Improvements in the field of data compression up until the late 1970's were chiefly directed towards creating better methodologies for Huffman Coding. In order to obtain the necessary frequencies of symbols in the data to be compressed, these methods either had to rely on the ability to predict such occurrences or would require that the text be read in beforehand.
In 1977, two Israeli information theorists, Abraham Lempel and Jacob Ziv, introduced a radically different way of compressing data - one which would avoid the uncertainty of making predictions or the wastefulness of pre-reading data. LZ77 and LZ78, two dictionary-based data compression techniques described by these two researchers, provided a whole new way of viewing the world of data compression.
Table of ContentsThe highly innovative LZ77 and LZ78 methods, although usually referred to as the singular Lempel-Ziv (LZ) or Ziv-Lempel method, are in fact considerably different. Both algorithms are based on the principle of storing pointers to the data. The pointers make references to phrases which have made previous appearances. In both cases, encoding proceeds "on the fly," so that as symbols are read in, more and more phrases are stored (in that respect, the LZ compression techniques are a bit like a suffix trie). It is important, however, to note that LZ77 and LZ78 are distinct. The method which will be discussed here, and which will later be treated as "the" Lempel-Ziv compression technique, is in reality the latter of the two.
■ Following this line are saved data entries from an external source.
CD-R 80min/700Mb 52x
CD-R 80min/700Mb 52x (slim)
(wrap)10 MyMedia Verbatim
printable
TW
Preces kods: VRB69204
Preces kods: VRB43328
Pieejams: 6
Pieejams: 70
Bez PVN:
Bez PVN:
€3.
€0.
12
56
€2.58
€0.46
Lempel and Ziv's compression techniques of '77 and '78 gave rise to a series of variants which form part of the LZ family. The variants are essentially identical to the method from which they originate (either LZ77 or LZ78). Variations have to do with factors such as establishing how many bits to use for certain boundaries. A list of these coding algorithms is provided below (Table 1).
LZ77 Variants | LZR | LZSS | LZB | LZH | |||
---|---|---|---|---|---|---|---|
LZ78 Variants | LZW | LZC | LZT | LZMW | LZJ | LZFG |
As an example, the zip and unzip methods use the LZH techique. UNIX compress methods, on the other hand, belong to the LZW and LZC classes.
A question that would naturally arise at this point is "Why so many variants?" The answer is...patents. Disputes over patenting have actually slowed down the evolutionary progress of the LZ method.
Table of ContentsTo illustrate the LZ compression technique, we take a simple alphabet containing only two letters, a and b, and create a sample stream of text. An example of such a stream is shown below (Figure 1):
Rule: Separate this stream of characters into pieces of text so that the shortest piece of data is the string of characters that we have not seen so far.
According to the above rule, we see that the first piece of our sample text is a. The second piece must then be aa. If we go on like this, we obtain the breakdown of data illustrated in Figure 2:
Before compression, the pieces of text obtained in the breaking-down process must be indexed from 1 to n, as in Figure 3 below:
These indices are used to number the pieces of data. The empty string (start of text) has index 0. The piece indexed by 1 is a. Thus a, together with the initial string, must be numbered Oa. String 2, aa, will be numbered 1a, because it contains a, whose index is 1, and the new character a. In this way, we proceed to number all the pieces in terms of those that came before them. See Figure 4 for an illustration of this technique:
As we can see, this process of renaming pieces of text starts to pay off. Small integers replace what were once long strings of characters. We can now throw away our old stream of text and send the encoded information to the receiver, as will be discussed in the next section.
Table of ContentsNow, we wish to calculate the number of bits needed to represent this coded information. As we have seen before, each piece of text is composed of an integer and a letter from our alphabet.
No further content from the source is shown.